Any idiot can father a child.
I should know, I was one of those idiots.
Whether or not that idiot is going to help raise that child is another matter entirely.
Because only about three in four American men stick around to raise the child they fathered.
I, too, was one of those idiots.
I say idiot because raising a child is a lot like riding a bike. It’s not something that can be taught, it’s got to be learned. Read all the books you want, watch instructional videos, ask your parents for advice … nothing really prepares you for the moment when the training wheels come off. It’s something you have to experience firsthand.
For me, the training wheels came off even before I technically became a father.
People always say the birth of your first child is the greatest moment in your life. I don’t know about that. Most of my memories of that moment are colored by a mixture of fear and panic.
When Sara’s water unexpectedly broke, we were on the Iowa side of the Mississippi River. The tiny rural hospital where she was supposed to give birth was on the Illinois side. The only way across was the Keokuk river bridge, which, like many bridges in that region in that era, was a swing span. And since it was late April, and the river ice had broken up, and barge traffic was in full operation, the chances of the bridge being open or closed at any given time were approximately 50-50.
So, of course, the bridge was closed. When it finally swung open an hour and a half later, we were ready to begin our desperate 15-mile ride east to the hospital. It was only then that we realized her bug-out bag, or whatever you moms-to-be call it, was still sitting in our house, 15 minutes north of the bridge.
When we ultimately got to the hospital another hour or so later, I figured we were finally good to go.
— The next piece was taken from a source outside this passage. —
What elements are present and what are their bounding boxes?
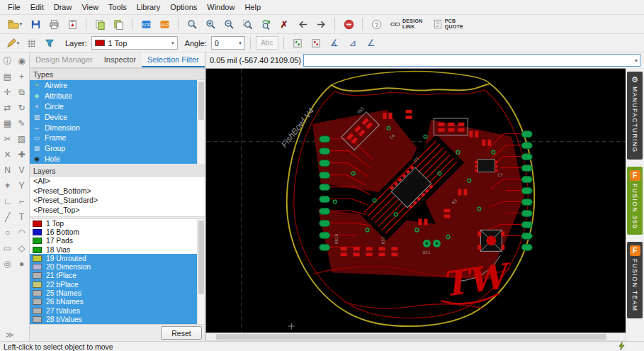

It was only then that we found out that the woman who was our obstetrician was on vacation and that some guy we’d never met and whose name we couldn’t pronounce would be filling in for her. Sara was a little wound up at this point, so they gave her a Valium. Or maybe it was a horse tranquilizer (this was really rural Illinois in the 1980s, after all).
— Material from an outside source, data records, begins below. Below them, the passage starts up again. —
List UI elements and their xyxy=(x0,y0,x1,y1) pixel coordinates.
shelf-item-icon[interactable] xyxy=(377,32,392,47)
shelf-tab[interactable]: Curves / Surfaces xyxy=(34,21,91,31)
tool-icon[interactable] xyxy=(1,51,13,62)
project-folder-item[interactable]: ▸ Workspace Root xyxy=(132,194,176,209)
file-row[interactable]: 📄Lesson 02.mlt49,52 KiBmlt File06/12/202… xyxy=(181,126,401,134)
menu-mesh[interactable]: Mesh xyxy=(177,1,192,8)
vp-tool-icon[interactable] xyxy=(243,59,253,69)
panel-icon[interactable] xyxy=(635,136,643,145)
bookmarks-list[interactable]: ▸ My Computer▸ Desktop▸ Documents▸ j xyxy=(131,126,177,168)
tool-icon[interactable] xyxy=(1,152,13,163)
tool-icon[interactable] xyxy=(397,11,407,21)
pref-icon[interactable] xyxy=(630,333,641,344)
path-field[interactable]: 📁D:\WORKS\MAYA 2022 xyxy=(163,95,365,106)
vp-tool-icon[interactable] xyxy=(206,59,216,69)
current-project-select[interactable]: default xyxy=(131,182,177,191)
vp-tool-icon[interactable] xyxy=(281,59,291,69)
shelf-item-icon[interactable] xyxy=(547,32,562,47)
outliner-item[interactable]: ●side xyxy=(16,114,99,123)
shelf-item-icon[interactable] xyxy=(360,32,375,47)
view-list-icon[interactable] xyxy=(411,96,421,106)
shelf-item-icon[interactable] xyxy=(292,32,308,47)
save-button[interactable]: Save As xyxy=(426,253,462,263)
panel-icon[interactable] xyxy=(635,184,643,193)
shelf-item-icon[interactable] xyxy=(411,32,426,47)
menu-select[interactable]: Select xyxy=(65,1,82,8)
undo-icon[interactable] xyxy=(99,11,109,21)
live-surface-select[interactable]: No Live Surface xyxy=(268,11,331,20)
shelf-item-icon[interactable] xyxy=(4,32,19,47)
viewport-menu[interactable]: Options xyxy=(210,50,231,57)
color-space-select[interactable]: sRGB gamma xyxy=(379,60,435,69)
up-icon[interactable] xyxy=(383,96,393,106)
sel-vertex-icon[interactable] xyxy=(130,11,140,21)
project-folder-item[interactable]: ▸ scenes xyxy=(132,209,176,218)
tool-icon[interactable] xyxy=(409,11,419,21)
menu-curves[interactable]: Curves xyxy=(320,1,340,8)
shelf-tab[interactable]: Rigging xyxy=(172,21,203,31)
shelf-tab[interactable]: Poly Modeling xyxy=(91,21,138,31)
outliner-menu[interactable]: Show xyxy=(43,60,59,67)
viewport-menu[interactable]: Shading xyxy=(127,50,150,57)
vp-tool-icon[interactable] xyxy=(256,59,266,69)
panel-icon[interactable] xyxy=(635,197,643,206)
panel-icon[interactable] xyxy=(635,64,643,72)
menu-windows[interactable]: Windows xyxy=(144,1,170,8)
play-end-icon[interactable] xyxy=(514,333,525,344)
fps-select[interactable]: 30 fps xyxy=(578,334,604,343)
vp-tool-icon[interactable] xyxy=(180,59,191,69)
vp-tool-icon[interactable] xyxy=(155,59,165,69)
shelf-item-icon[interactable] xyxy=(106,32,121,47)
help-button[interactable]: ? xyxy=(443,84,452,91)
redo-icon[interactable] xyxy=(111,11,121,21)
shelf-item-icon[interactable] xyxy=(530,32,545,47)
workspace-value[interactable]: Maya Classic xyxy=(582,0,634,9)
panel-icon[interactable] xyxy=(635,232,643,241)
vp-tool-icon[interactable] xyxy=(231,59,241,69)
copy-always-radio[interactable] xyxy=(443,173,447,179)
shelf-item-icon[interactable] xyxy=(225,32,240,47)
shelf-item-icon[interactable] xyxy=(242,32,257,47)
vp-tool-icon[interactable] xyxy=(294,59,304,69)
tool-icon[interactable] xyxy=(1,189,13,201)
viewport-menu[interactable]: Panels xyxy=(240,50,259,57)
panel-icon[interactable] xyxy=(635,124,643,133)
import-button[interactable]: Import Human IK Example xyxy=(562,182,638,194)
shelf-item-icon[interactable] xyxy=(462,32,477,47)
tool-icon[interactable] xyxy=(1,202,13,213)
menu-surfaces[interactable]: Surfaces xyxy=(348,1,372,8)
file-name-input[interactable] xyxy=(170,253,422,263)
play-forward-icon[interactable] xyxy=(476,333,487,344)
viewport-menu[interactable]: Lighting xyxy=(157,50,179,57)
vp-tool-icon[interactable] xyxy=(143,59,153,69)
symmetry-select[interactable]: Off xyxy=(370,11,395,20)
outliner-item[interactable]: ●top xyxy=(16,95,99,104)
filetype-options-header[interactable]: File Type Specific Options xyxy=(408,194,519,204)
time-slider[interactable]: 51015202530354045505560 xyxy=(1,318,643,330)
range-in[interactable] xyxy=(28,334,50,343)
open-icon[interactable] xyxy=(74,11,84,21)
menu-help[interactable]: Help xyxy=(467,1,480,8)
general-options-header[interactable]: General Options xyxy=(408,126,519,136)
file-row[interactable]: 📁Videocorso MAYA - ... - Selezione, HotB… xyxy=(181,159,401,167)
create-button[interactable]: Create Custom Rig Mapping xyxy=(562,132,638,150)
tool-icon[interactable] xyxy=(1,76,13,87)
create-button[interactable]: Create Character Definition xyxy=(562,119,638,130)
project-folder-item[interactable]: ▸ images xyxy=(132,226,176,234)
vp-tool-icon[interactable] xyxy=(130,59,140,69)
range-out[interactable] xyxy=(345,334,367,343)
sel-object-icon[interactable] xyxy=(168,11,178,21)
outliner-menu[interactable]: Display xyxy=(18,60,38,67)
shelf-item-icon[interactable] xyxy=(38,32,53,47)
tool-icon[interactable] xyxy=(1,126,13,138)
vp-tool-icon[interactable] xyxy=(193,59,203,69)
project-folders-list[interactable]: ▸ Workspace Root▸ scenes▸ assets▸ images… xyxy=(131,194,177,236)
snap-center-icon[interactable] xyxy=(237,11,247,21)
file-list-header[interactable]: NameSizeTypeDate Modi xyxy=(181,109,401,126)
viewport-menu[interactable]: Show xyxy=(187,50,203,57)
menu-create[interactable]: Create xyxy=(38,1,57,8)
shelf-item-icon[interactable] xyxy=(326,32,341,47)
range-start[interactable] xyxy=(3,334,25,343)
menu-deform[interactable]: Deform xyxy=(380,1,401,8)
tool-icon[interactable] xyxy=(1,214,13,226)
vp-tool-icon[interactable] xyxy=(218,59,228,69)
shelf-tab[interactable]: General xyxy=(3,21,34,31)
As for me, I was told to shut up and wait. And wait. And wait.
Twenty-four hours later, Sara still hadn’t popped. It was only then that the doctor we’d never met, whose name we couldn’t pronounce, announced it was time for an emergency Caesarian section. And would I like to observe? I told him I would not, and waited with the top half of my wife behind the sheet they’d draped over her chest so she couldn’t see them slice open the bottom half.
When baby Kate was finally pulled out, they cleaned her up, put her in a blanket and handed her off to me like a tiny pink football. Which, in many ways, she was. I mean it was like being 1st and 10 on the one-yard line, with 21 years to go. So I held on for dear life.
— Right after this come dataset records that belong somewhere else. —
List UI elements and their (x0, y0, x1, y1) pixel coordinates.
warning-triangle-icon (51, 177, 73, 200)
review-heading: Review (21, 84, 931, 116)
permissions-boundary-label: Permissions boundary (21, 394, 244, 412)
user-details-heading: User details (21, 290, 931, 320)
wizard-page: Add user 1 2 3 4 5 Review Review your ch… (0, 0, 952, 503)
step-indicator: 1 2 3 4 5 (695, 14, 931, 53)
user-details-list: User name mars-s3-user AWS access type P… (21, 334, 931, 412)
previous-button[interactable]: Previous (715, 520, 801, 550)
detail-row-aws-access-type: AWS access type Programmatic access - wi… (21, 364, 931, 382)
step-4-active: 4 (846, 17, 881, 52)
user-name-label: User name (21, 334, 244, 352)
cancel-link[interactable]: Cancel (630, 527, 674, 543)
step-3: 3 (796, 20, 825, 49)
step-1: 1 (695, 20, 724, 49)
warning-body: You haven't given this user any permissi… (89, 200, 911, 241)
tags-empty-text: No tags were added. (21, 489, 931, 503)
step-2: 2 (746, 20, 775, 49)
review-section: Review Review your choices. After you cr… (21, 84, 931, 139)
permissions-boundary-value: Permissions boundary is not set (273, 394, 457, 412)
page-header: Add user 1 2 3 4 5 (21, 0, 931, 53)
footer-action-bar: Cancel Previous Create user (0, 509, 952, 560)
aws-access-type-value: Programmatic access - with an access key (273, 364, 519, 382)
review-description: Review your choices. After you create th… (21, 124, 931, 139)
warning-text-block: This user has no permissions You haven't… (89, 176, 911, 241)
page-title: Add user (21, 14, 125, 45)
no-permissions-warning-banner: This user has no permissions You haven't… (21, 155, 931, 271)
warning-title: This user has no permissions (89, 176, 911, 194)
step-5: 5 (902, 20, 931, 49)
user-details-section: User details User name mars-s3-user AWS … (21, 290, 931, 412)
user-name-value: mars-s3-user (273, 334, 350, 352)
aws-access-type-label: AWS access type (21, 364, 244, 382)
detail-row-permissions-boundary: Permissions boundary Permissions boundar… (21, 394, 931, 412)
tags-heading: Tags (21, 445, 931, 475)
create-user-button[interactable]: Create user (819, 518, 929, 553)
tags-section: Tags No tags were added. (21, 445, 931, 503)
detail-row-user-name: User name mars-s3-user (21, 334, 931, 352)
I managed to hold on for four months before finally fumbling her. That happened on the first night I soloed. Sara was going out for the evening for a much-needed break. All I had to do was feed the baby supper and put her to bed. To this day, I don’t know how she fell out of the high chair.
Once she got cleaned up and quit screaming, I figured she was no worse for wear. Still, it was probably a good thing DCFS never found out.
Two more pink footballs and 30-some years later, I’ve managed to help raise three daughters without major injury. They’re all grown, educated, married or sort of, and still talk to me. Most of the time, anyway.
Now I get to watch Kate and her husband raise their kids. I refrain from giving my son-in-law parenting advice. Wouldn’t do him any good anyway.
Fatherhood is something you’ve got to figure out on your own.